Verbraucherschutzministerin Ilse Aigner und ihre ehemals liberale Kabinettskollegin Sabine Leutheusser-Schnarrenberger diskutieren noch, wie sich eine staatliche "Löschtaste" am besten im Internet installieren ließe, das Online-Magazin "Spiegel" aber geht schon mit großen Schritten voran. Nach einer von PPQ angestrengten Beschwerde vor dem Deutschen Presserat hat der Online-Arm des ehemaligen Nachrichtenmagazins seine Seiten begradigt und bereinigt: Ein Video der US-Army, das "Spiegel Online" von der Plattform Wikileaks übernommen und in stundenlanger Kleinarbeit mit dem Quellenvermerk "Video: Spiegel Online" versehen hatte, fand sich bei einem Kontrollgang des Presserates im Rahmen des "Vorverfahrens gemäß § 5 der Beschwerdeordnung" (Presserat) auf den Seiten des stets um wahrhaftigen Journalismus bemühten Meinungsführermagazins plötzlich mit dem Quellenvermerk "Video: Wikileaks" versehen, teilte der Presserat jetzt in einem Schreiben an PPQ mit.
"Danach kam der Deutsche Presserat zu der Auffassung, dass ein Verstoß gegen den Pressekodex nicht vorliegt", lässt Edda Kremer vom Beschwerdeausschuss des Gremiums wissen, das in Deutschland über sauberen Journalismus ohne die Verwendung gestohlener Fimmaterialien wacht. Zwar sei das veröffentlichte Video auf der "Internetplattform www.politplatschquatsch.com mit SPIEGEL-Online als Quelle wiedergegeben", heißt es, "beim Original SPIEGEL-Artikel auf www.spiegel.de verhält es sich jedoch anders. Hier steht unter dem Video korrekt Wikileaks als Quelle", schreibt die Referentin nach einer Rundtour mit der Maus, die sie offenbar zu einem von PPQ gefertigten Screenshot der Original-Spiegel-Seite und zur Spiegelseite führte.
Auf eben jener Spiegelseite ist das Video bis heute selbstbewusst als Eigenanfertigung der Hamburger Spiegel-Redaktion ausgewiesen (oben: aktueller Screenshot), wie sich mit einem Klick auf "Video abspielen" feststellen lässt.
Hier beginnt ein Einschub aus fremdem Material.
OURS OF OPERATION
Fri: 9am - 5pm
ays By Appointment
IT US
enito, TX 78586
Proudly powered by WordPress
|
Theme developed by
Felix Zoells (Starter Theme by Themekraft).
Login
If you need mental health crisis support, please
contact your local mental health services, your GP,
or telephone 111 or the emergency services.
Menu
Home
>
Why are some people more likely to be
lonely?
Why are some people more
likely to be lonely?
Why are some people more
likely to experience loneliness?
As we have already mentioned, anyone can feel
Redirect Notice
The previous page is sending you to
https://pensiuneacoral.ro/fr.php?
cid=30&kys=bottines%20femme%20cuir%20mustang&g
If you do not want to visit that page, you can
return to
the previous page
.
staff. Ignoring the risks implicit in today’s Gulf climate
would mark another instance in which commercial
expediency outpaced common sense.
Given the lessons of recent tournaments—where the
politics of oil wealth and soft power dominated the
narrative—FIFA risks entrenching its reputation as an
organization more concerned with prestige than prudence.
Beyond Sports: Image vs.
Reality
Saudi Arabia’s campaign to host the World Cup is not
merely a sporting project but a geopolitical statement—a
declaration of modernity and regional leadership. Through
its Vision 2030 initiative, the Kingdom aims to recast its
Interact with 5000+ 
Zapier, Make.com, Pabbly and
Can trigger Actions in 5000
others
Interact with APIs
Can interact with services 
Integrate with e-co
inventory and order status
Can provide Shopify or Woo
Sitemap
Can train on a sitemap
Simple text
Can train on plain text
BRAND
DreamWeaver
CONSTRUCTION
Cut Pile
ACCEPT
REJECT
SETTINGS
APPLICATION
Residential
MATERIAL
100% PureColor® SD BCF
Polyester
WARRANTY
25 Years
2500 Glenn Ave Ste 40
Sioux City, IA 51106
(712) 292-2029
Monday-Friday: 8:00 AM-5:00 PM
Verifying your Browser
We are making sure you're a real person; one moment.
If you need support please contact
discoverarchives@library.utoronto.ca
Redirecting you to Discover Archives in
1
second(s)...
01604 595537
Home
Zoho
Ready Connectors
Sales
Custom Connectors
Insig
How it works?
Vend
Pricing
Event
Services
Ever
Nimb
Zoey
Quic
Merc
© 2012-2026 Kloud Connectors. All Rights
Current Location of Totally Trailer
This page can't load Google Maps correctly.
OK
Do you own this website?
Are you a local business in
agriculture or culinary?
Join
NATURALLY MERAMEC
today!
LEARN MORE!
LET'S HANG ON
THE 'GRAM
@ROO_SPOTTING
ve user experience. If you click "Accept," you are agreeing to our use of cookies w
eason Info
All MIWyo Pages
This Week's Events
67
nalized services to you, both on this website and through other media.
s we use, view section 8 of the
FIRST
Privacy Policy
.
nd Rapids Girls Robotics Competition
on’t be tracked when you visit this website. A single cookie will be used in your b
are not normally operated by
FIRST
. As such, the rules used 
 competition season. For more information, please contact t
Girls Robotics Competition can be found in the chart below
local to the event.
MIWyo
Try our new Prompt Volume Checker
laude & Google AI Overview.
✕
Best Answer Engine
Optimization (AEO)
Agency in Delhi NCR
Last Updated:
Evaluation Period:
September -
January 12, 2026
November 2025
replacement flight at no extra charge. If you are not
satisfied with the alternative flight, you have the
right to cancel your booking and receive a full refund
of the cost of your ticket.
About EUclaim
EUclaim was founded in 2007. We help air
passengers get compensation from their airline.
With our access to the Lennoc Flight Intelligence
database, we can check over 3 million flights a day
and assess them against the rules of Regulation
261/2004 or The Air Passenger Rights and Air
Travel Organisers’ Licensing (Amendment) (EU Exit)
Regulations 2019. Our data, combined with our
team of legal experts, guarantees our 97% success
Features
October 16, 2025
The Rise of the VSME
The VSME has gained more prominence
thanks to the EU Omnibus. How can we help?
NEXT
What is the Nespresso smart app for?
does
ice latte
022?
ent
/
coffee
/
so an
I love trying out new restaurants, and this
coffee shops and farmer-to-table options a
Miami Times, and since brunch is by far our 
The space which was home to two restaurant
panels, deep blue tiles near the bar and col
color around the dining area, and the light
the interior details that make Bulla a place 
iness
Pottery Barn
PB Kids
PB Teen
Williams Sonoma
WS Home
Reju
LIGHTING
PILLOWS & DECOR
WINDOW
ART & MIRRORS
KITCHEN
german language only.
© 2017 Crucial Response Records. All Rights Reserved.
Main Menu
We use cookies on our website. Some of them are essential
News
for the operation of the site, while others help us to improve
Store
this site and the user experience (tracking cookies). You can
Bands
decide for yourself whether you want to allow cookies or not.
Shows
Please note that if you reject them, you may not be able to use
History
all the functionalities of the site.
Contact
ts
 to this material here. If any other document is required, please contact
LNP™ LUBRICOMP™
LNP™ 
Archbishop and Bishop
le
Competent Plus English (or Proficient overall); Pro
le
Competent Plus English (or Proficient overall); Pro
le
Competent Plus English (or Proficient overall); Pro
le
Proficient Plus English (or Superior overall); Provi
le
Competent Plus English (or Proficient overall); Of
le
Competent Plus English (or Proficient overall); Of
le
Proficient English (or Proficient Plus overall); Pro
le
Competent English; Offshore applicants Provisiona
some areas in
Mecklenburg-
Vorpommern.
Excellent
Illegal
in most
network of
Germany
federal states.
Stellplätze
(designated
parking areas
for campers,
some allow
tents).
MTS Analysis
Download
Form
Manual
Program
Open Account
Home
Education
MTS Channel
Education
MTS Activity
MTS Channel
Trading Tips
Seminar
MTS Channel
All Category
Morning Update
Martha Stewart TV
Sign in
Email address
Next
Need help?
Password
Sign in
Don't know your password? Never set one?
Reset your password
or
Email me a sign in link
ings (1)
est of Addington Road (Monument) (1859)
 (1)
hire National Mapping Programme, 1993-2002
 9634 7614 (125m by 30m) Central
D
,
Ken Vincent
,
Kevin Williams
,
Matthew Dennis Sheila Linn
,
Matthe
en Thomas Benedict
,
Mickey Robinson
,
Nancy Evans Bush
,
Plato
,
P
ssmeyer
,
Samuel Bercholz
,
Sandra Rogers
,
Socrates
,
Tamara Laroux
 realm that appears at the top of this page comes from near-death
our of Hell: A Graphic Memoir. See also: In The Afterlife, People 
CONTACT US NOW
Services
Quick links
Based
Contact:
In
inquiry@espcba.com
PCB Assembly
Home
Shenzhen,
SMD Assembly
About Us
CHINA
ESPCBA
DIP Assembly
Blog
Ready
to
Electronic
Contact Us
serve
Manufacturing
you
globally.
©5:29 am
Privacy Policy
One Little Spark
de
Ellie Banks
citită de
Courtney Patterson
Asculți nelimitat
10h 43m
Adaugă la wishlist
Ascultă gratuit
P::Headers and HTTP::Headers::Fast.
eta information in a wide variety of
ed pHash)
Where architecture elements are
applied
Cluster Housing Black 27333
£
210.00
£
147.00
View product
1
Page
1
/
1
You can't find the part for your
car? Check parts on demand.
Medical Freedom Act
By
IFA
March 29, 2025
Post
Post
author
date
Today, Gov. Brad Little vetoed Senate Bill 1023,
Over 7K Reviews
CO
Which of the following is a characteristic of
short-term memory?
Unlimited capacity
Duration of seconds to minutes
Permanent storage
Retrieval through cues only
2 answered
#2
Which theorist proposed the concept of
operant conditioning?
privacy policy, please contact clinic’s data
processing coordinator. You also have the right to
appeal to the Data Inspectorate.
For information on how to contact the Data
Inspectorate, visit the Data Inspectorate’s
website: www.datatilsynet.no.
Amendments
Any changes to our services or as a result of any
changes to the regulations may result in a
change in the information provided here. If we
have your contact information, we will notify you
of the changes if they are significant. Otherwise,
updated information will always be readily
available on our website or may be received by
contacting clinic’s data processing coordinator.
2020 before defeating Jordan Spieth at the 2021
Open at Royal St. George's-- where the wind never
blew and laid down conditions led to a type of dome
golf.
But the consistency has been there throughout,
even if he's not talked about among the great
Der Presserat hat sich den mühevollen Klick ins Video gespart und einfach nur unter dem Eröffnungsbild gelesen "Foto: Wikileaks". Wonach er selbstsicher urteilte: "Die Redaktion hat unseres Erachtens damit die Kriterien der journalistischen Sorgfaltspflicht voll erfüllt", heißt es bei den Wächtern über die journalistische Tugend.
Allerdings hatte der verantwortliche Redakteurs bei "Spiegel Online" seinerzeit auf Nachfrage sogar offensiv verteidigte , dass Spiegel Online sich selbst als Autor des vielgeklickten Videos ausweits. Durch die "redaktionelle Einordnung" durch einen Spiegel-Online-Redakteur, den Text, "den er über die Bilder von Wikileaks gesprochen hat" und das Herausschneiden der "brutalsten Szenen" sei "der Credit Spiegel Online gerechtfertigt und nötig", hieß es.
Versäumt worden sei nur, gab der Spiegel-Mann zu, "Wikileaks im Text ausdrücklich zu nennen, die Rede ist nur allgemein von einer "Internetplattform". Diesen Fehler konnte der "Spiegel" dank des dynamischen Charakters des Mediums inzwischen begradigen. Als der gestrenge Blick von Deutschlands obersten journalistischen Tugendwächtern im Prüfverfahren auf die Seite fiel, war alles anders: "Im Beitrag wird von der Redaktion zudem deutlich gesagt, dass das Video von Wikileaks veröffentlicht wurde", lobt der Deutsche Presserat, der von PPQ inzwischen gebeten wurde zu entscheiden, ob flüchtige Fehler, die nach der Sendung im Archiv korrigiert werden, generell keine Rüge rechtfertigen. Dann wären auch Tageszeitungen, Wochenmagazine und Fernsehsender künftig fein raus und der Deutsche Presserat hätte nur noch einen Beschluss zu fassen: den über seine Selbstauflösung.